- [Try it]
Return the following from the records below: each line, word for word, starting with the line that contains "In April 2014" and going on through the line that contains "pets. It's important", with nothing outside that range.

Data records
++++++

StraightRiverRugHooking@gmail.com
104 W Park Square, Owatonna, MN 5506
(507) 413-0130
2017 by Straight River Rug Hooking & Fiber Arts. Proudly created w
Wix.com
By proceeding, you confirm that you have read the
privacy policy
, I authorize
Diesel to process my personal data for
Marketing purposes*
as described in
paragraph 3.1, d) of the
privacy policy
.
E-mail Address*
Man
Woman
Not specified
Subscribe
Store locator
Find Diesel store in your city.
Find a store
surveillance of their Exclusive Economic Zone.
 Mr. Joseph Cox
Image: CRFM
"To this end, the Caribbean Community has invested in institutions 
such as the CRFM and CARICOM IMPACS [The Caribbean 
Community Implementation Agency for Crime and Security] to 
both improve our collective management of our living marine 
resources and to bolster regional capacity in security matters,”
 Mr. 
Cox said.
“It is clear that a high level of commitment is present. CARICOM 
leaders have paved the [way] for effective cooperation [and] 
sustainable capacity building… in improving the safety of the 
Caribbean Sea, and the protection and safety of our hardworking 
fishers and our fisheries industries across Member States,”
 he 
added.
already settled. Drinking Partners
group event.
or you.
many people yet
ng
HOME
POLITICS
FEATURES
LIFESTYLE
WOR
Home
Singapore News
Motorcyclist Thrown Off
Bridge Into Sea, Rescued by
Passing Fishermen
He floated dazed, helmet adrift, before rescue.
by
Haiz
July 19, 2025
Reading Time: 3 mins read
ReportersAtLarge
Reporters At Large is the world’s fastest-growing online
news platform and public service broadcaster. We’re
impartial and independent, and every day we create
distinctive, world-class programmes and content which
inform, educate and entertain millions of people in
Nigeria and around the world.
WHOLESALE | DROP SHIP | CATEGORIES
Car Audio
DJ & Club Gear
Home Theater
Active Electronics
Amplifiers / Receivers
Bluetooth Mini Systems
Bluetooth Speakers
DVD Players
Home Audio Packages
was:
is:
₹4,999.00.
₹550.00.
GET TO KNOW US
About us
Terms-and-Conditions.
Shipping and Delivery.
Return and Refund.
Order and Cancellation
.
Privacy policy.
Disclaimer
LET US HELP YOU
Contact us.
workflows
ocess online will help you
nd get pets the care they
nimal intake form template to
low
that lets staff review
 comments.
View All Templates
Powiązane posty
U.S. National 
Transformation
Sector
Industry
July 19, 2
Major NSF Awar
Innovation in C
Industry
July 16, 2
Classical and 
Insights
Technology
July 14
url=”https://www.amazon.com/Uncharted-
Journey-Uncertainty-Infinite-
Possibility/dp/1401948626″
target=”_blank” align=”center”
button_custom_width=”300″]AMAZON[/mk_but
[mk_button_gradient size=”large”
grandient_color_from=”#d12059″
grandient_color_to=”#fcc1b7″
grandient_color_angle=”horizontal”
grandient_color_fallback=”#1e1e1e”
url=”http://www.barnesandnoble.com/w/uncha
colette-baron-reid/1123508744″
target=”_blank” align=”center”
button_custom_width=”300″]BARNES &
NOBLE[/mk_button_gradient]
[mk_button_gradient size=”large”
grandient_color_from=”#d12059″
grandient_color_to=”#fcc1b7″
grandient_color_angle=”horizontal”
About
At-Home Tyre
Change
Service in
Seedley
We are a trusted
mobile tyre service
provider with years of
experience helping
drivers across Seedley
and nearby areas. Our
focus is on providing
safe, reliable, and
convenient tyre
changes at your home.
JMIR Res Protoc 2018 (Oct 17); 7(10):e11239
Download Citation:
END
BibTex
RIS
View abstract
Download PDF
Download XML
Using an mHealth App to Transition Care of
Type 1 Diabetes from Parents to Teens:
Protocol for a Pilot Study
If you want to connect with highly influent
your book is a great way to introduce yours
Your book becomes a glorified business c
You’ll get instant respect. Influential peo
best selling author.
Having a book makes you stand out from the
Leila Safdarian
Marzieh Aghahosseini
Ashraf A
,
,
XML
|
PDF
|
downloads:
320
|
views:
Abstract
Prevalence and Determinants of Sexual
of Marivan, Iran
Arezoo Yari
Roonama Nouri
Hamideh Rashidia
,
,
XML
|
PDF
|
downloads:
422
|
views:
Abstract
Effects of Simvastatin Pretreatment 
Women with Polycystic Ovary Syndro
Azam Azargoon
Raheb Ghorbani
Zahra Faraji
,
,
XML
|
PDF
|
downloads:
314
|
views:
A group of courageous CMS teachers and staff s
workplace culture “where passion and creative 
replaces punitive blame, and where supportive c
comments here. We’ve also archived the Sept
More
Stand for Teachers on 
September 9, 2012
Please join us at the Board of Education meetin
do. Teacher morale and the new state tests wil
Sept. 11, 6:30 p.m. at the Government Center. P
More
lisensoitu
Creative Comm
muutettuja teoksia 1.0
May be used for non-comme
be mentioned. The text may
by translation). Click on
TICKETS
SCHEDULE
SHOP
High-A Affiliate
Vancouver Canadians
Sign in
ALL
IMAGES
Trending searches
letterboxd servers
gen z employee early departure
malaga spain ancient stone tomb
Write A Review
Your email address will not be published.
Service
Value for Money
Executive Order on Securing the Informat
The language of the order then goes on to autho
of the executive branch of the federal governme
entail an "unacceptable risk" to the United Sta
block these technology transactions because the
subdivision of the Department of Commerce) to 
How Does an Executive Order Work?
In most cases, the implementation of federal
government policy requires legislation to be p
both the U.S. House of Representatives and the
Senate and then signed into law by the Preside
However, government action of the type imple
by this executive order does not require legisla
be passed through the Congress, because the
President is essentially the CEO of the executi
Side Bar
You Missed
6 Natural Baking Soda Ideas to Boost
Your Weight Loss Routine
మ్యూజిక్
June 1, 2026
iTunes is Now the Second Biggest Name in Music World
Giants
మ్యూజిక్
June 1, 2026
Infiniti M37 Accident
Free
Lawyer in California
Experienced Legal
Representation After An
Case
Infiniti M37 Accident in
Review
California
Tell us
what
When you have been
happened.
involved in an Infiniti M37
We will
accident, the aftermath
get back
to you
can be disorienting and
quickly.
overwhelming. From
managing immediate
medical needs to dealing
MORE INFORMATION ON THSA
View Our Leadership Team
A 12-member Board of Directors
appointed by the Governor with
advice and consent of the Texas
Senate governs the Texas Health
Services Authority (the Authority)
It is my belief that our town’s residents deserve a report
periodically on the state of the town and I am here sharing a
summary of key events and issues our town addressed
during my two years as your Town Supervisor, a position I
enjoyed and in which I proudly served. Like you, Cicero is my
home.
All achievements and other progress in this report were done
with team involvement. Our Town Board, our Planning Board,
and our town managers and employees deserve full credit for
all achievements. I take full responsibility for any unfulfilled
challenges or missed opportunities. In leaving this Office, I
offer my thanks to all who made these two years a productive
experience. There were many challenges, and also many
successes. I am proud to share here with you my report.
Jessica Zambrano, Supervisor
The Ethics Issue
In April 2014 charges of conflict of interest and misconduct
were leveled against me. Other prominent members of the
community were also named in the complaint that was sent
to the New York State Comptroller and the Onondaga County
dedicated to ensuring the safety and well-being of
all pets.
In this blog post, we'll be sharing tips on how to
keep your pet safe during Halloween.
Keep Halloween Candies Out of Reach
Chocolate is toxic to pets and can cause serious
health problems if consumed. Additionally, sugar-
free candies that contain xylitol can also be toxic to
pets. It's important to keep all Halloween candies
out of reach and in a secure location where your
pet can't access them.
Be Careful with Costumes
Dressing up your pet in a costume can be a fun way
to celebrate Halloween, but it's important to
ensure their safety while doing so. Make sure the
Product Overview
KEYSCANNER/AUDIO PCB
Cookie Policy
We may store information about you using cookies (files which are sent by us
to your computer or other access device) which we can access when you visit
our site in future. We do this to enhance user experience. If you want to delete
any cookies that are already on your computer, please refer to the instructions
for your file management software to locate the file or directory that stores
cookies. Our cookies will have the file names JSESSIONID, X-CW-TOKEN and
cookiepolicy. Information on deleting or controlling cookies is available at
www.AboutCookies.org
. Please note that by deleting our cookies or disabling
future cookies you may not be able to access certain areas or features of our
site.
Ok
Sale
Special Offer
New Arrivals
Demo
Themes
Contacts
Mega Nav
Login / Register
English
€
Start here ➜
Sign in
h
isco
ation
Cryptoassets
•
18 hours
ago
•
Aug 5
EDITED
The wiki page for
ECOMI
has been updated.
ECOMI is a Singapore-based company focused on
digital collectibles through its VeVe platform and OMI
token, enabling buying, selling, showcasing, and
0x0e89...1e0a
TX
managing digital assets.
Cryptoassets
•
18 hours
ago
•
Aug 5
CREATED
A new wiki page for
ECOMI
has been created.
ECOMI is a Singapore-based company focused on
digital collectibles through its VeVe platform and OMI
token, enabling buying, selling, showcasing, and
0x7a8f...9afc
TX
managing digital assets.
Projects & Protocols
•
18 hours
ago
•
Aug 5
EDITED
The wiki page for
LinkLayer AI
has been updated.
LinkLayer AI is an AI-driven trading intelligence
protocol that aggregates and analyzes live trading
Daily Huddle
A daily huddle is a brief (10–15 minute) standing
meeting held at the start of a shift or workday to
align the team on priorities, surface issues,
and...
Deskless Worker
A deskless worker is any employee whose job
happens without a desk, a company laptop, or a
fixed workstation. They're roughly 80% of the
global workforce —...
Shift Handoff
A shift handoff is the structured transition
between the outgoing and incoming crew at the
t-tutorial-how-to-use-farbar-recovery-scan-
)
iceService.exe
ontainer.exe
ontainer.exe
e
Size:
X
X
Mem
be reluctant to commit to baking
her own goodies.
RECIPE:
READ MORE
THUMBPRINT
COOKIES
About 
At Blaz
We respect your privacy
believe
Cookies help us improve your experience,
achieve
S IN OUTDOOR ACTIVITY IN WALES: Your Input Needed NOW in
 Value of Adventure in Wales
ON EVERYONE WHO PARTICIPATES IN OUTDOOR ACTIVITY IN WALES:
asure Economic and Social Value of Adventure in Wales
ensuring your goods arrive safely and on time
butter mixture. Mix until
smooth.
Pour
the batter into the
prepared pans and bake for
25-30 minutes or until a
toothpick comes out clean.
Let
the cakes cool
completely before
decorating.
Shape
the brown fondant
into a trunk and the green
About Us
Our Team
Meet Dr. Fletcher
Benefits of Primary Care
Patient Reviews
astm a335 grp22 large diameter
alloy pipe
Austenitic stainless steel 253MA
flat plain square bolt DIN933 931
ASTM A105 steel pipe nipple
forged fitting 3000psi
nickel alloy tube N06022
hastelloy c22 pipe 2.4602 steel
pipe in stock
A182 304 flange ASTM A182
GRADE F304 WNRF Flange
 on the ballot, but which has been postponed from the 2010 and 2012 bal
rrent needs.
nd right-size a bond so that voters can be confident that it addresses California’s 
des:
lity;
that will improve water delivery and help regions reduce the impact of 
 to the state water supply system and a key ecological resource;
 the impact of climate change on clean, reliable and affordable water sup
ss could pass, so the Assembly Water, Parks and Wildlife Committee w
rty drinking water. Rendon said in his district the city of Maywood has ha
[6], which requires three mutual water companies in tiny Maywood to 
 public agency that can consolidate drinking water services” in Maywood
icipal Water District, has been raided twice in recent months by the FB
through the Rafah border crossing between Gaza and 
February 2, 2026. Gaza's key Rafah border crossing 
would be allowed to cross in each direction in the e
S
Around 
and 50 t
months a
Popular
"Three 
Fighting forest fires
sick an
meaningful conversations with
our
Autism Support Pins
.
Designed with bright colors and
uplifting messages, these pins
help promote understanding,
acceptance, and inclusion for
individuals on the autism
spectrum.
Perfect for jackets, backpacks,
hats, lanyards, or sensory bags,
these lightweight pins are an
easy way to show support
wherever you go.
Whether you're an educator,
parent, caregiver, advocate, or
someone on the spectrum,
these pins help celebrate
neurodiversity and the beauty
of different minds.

++++++

- [Response]
In April 2014 charges of conflict of interest and misconduct
were leveled against me. Other prominent members of the
community were also named in the complaint that was sent
to the New York State Comptroller and the Onondaga County
dedicated to ensuring the safety and well-being of
all pets.
In this blog post, we'll be sharing tips on how to
keep your pet safe during Halloween.
Keep Halloween Candies Out of Reach
Chocolate is toxic to pets and can cause serious
health problems if consumed. Additionally, sugar-
free candies that contain xylitol can also be toxic to
pets. It's important to keep all Halloween candies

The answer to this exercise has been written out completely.